Только производственный капитал признавался и поощрялся, но опять же в особом, не техническом или преобразовательном смысле, а как библейское средство если не обретения, то очищения к «святости». Библеистика сознания обращала староверов к самым очевидным, насущным, или давно утвердившимся формам труда, деятельности, знания, что так раздражало например М.В. Ломоносова, после юношеского увлечения и даже соучастия в старообрядческих общинах на всю жизнь исполнившегося острейшей неприязни к ним, как к начетчикам и буквоедам — оставим это в рамках его великой судьбы: кажется родоначальник великорусской научной традиции искал там не то что следовало… Старообрядчество определенно не было университетом.

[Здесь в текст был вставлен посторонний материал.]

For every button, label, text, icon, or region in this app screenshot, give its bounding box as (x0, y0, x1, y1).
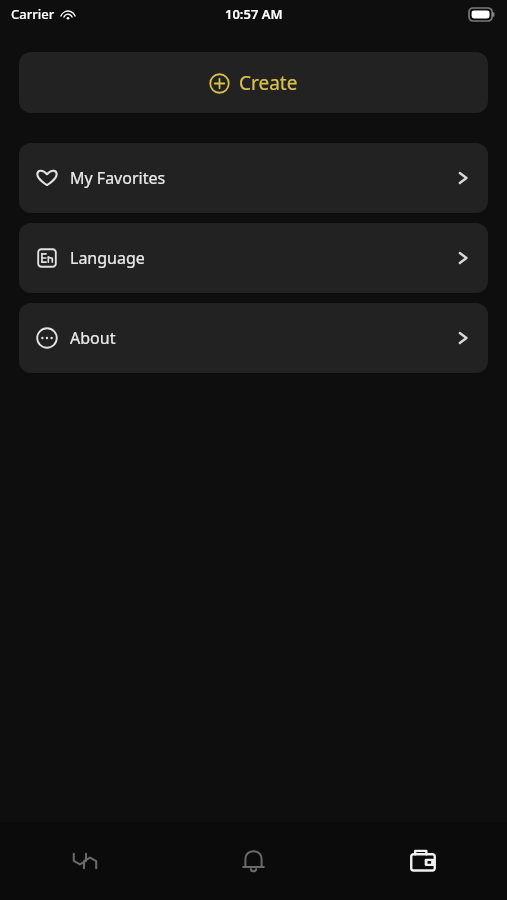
staticText: 10:57 AM (225, 5, 283, 23)
staticText: Create (239, 70, 298, 96)
button[interactable]: Create (19, 52, 488, 113)
button[interactable]: Wallet (338, 822, 507, 900)
button[interactable]: Notifications (169, 822, 338, 900)
staticText: Language (70, 247, 145, 269)
button[interactable]: Language (19, 223, 488, 293)
button[interactable]: Polygon (0, 822, 169, 900)
staticText: About (70, 327, 116, 349)
button[interactable]: My Favorites (19, 143, 488, 213)
staticText: My Favorites (70, 167, 166, 189)
staticText: Carrier (11, 5, 55, 23)
button[interactable]: About (19, 303, 488, 373)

Старообрядческое «дело» было формой, кораблем, которого держались, пока не покажется берег обетованный; иным, более низким, чем община, средством его достижения; тем, что поддерживало «живот», пока скована душа.
В то же время, в условиях гонений любое занятие, в том числе и сугубо житейское становилось полулегальным, как обеспечивающее существование иного к власти социума; подозреваемое и подвергаемое набегам.
В этих условиях, когда втершийся доносчик мог разрушить любое производственное начинание, в них вовлекают только надежных и своих, т.е. тех же единоверцев-единомышленников, что сразу обращает «дело» в конфессионально-этическое, некое продолжение общины.
Те же гонения, когда нападение властей разом выбрасывало всех, и хозяина, и работников, в одну общую Сибирь, объективно, материальным образом делало всех соучастниками трудового процесса. Когда происком каждого может уничтожиться все, он объективно контролирует судьбу целого: на староверческом «деле» рабочий выходил из зоны капиталистического отчуждения работника от результатов его труда. Его роль могла быть различной, даже «мизинной» в одном исключительном потенциально негативном смысле, но она уже не могла игнорироваться: все участники старообрядческого «дела» в разной степени ответственности оказывались связаны круговой порукой. Возникала производственная структура, наиболее напоминавшая семью, где есть «братья и сестры», «старшие и младшие», «отцы и дети», «смышленые и несмышленыши»; но у каждого свое законное место за столом и свой голос в общем хоре, от писка до солидного баса; где «батя» может и черезседельником «поучить», но всегда присмотрит, полна ли чашка у «дитя», и отчего оно печально… А «младший» отдает всю мочь своих сил, какие они  не есть разные, «родному» делу, даже если оно и не «собственное» — как и вообще в сложно-кооперированных формах труда здесь требовалось управление технологическим процессом, но не надо было никого подгонять.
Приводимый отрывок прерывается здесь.